26 Nisan 2016 Salı

Ailesi


Görünürde mükemmel insanlar. Cidden.

Saygın bir aile. Kültürlü. Anne kariyeri olan biri (uzun süre çalışmış, sonra emekli olmuş). Baba avukat (hala çalışıyor, çok aktif olmamakla beraber işinin başında).

Güzel bir evde oturuyorlar. Güzel bir semtte. Yazlıkları var. O’nun gidip kalmadığı. (Çünkü beğenmiyor.)

Kız kardeşi var bir de. Nişanlandı geçtiğimiz günlerde.

Instagram’daki aile fotoğraflarına bakıyorum bunları yazarken. Öyle cici, öyle düzgün, öyle mükemmel görünüyorlar ki.

Babasına hayran. Annesine de aslında, ama daha çok babası (benim gibi). Ailesine düşkün, fakat onlarla da ilişkisi mesafeli.
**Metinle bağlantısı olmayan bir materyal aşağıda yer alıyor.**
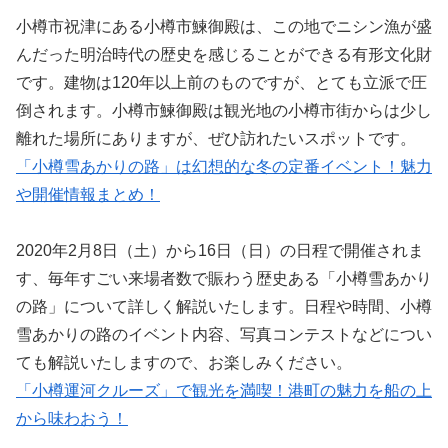
小樽市祝津にある小樽市鰊御殿は、この地でニシン漁が盛
んだった明治時代の歴史を感じることができる有形文化財
です。建物は120年以上前のものですが、とても立派で圧
倒されます。小樽市鰊御殿は観光地の小樽市街からは少し
離れた場所にありますが、ぜひ訪れたいスポットです。
「小樽雪あかりの路」は幻想的な冬の定番イベント！魅力
や開催情報まとめ！
2020年2月8日（土）から16日（日）の日程で開催されま
す、毎年すごい来場者数で賑わう歴史ある「小樽雪あかり
の路」について詳しく解説いたします。日程や時間、小樽
雪あかりの路のイベント内容、写真コンテストなどについ
ても解説いたしますので、お楽しみください。
「小樽運河クルーズ」で観光を満喫！港町の魅力を船の上
から味わおう！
Evde telefon konuşmaları onlarla da hep kısa sürerdi.

Genel Müdür olduğunda ilk işi ailesini arayıp “Ben Genel Müdür oldum” demek olmuş. Tamam, bu normal, herkes böyle bir durumu ailesine söyler tabi. Ama onun durumu biraz daha farklı, hissediyorum. Sürekli onlara ne kadar iyi olduğunu ıspatlamak gibi bir çabası vardı. İşiyle gururlanırdı evet. Kazancıyla da. Hatta onlara maddi destek sağladığı zaman ben de gururlanırdım. Kız kardeşinin nişan töreninin masraflarını üstlendi, sağlık sigortasını üstlendi vs. Çok hoşuma gidiyordu bu desteği mesela, helal diyordum hep.
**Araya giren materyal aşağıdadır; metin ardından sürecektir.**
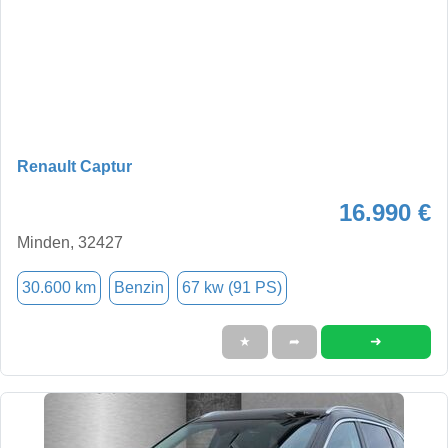
Renault Captur
16.990 €
Minden, 32427
30.600 km
Benzin
67 kw (91 PS)
➜
★
➦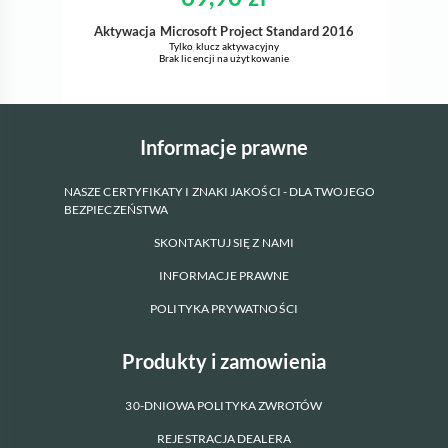
Aktywacja Microsoft Project Standard 2016
Tylko klucz aktywacyjny
Brak licencji na użytkowanie
Informacje prawne
NASZE CERTYFIKATY I ZNAKI JAKOŚCI - DLA TWOJEGO
BEZPIECZEŃSTWA
SKONTAKTUJ SIĘ Z NAMI
INFORMACJE PRAWNE
POLITYKA PRYWATNOŚCI
Produkty i zamowienia
30-DNIOWA POLITYKA ZWROTÓW
REJESTRACJA DEALERA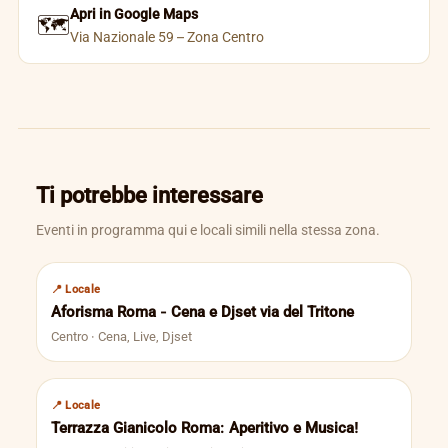
Apri in Google Maps
🗺️
Via Nazionale 59 – Zona Centro
Ti potrebbe interessare
Eventi in programma qui e locali simili nella stessa zona.
📍 Locale
Aforisma Roma - Cena e Djset via del Tritone
Centro · Cena, Live, Djset
📍 Locale
Terrazza Gianicolo Roma: Aperitivo e Musica!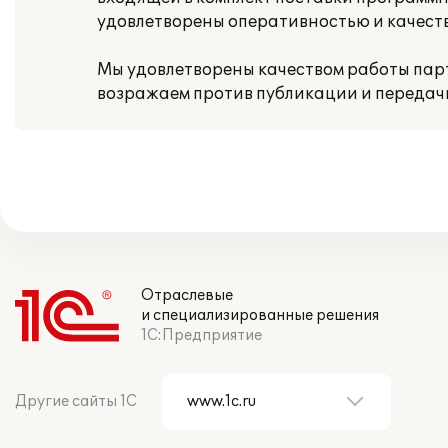
удовлетворены оперативностью и качест
Мы удовлетворены качеством работы парт
возражаем против публикации и передач
Отраслевые
и специализированные решения
1С:Предприятие
Другие сайты 1С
(Hatta unutmam, ilk görüştüğümüz dönemlerde alkolü içer içer sürekli arardı beni. Sürekli ama, sapkın vaziyette. Sabah bir kalkardım 7-8 cevapsız arama olurdu mesela telefonum sessizdeyse. O aramalarda bana "Ben CEO'yum, benim XYZ marka arabam var" falan derdi. Tabi ki de garipsemiştim ama klasik bir erkek güvensizliği sanıyordum işte o zamanlar. Gülüyordum da biraz. Sabah söylediğimde ya hatırlamaz ya da lafı çevirirdi.)

Aslında ailesiyle daha fazla vakit geçirmek isterdi, ama hiç zaman ayırmazdı. Hep yüzeysel (klasik)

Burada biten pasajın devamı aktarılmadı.